You’d probably not see 25-year olds working on perfecting a mead recipe and juggling legal papers in the late hours on Saturday. But for Nalin, Shaurya, and Yagyarth – it’s what the ideal ‘night out’ looks like.

One doesn’t drink, one is scared of bees, and one comes from a staunch Jain family. But that hasn’t stopped the three from laying the grassroots for Origin Meadery, an upcoming mead brand that borrows inspirations from beer styles.

From left to right: Nalin, Yagyarth, Shaurya

The firm, so far, has raised over $400,000 to create a new-age version of the forgotten beverage.

Mead, unlike beer, is believed to be the world’s oldest alcoholic beverage and is made by fermenting honey, water, and yeast (the latter isn’t entirely necessary). It has made somewhat of a comeback in the US in the past five years, but new mead brands in India and the UK are quickly catching up.

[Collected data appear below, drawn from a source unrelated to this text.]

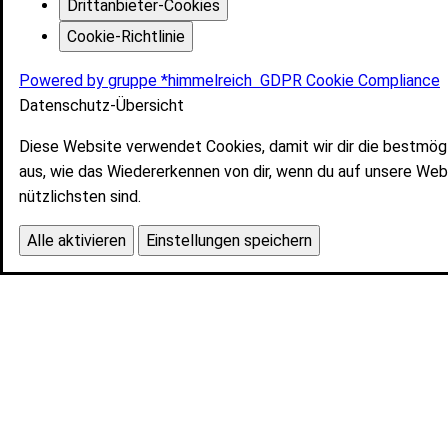
Drittanbieter-Cookies
Cookie-Richtlinie
Powered by gruppe *himmelreich
GDPR Cookie Compliance
Datenschutz-Übersicht
Diese Website verwendet Cookies, damit wir dir die bestmög
aus, wie das Wiedererkennen von dir, wenn du auf unsere Web
nützlichsten sind.
Alle aktivieren
Einstellungen speichern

“I drank mead for the first time in 2018,” reveals Shaurya, who works for a cryptocurrency research firm in Hong Kong. “I was surprised. I homebrewed beer but mead tasted crazy good and unlike anything I had ever tried before,” he says, adding it didn’t take long for him to read up on mead and try his hand at making the drink from a scrappy bedroom setup.

The lack of a trusted natural honey in supermarkets was disappointing. But Yagyarth, his childhood friend who runs a family office out of Hong Kong, saved the day at the time: the young fund manager loves nibbling on honey and happened to source some high-quality jars of the sweet stuff from Australia, India, and Europe.

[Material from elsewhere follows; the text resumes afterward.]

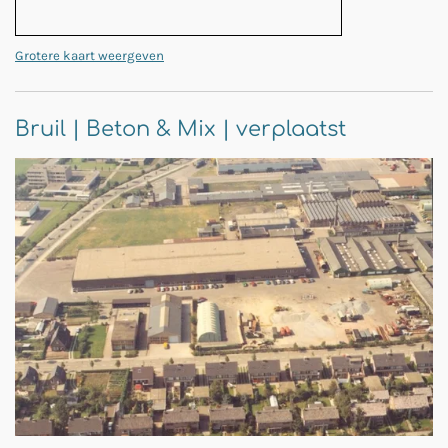
Grotere kaart weergeven
Bruil | Beton & Mix | verplaatst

The first batch popped out four weeks later and saw its debut at a local homebrewers meet. “It got crushed within minutes. Most guys just knew ‘mead’ from Game of Thrones but no one really drank/made it,” Shaurya shares. He ended up making over 250 meads in the months later on.

Around early-2019 was when Nalin, who worked in London with a multinational bank, was in Hong Kong on a project. And while Shaurya and Yagyarth weren’t fully aware of the booming mead sector in the UK, Nalin was hooked to a few local ones.

“Most beers aren’t my thing and wines are too pretentious. I ran into a few meads in 2017 and had largely stuck to those since,” says Nalin, who brought some cans of US and UK meads for Shaurya and Yagyarth to try. He later started brewing with the two and ended up loving the process.

The trio soon hatched up a plan to launch a craft mead product in Hong Kong, with Yagyarth pouring in the seed capital. The city was undergoing its own craft beer revolution led by the likes of Young Master, Moonzen, and Gweilo, but lacked any ciders or meads.

But then, 2020 happened, and the three moved back to India in line with international laws. The idea of Origin Meadery seemed largely finished – despite all suppliers and a deal with a contract brewer in Taiwan in hand.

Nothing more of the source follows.